— Requirement —
Would you please set down the data again exactly as given, excluding the pictures?
= = = = =
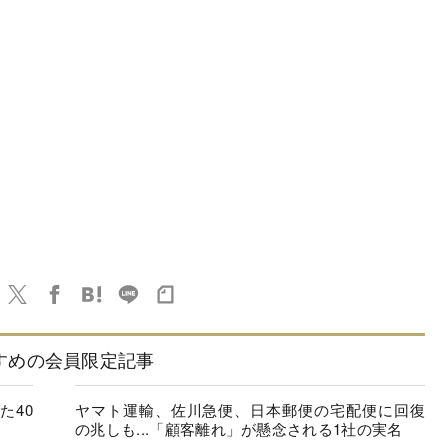
すめの会員限定記事
た40
ヤマト運輸、佐川急便、日本郵便の宅配便に回復
の兆しも...「顧客離れ」が懸念される1社の実名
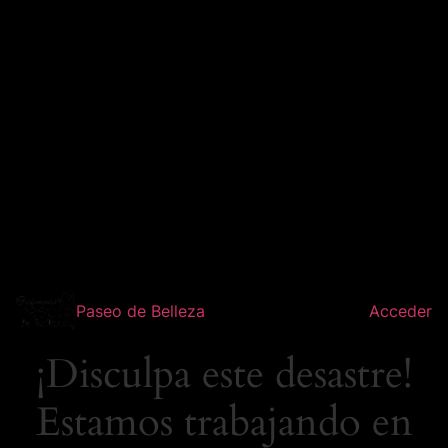
Paseo de Belleza
Acceder
¡Disculpa este desastre!
Estamos trabajando en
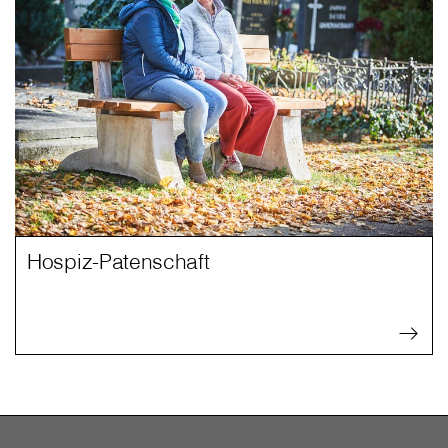
Hospiz-Patenschaft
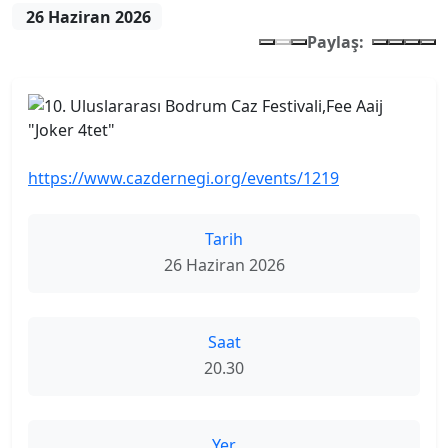
26 Haziran 2026
Paylaş:
https://www.cazdernegi.org/events/1219
Tarih
26 Haziran 2026
Saat
20.30
Yer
= = = = =
— Answer to this exercise —
すめの会員限定記事
た40
ヤマト運輸、佐川急便、日本郵便の宅配便に回復
の兆しも...「顧客離れ」が懸念される1社の実名
Paseo de Belleza
Acceder
¡Disculpa este desastre!
Estamos trabajando en
Hospiz-Patenschaft
26 Haziran 2026
Paylaş:
https://www.cazdernegi.org/events/1219
Tarih
26 Haziran 2026
Saat
20.30
Yer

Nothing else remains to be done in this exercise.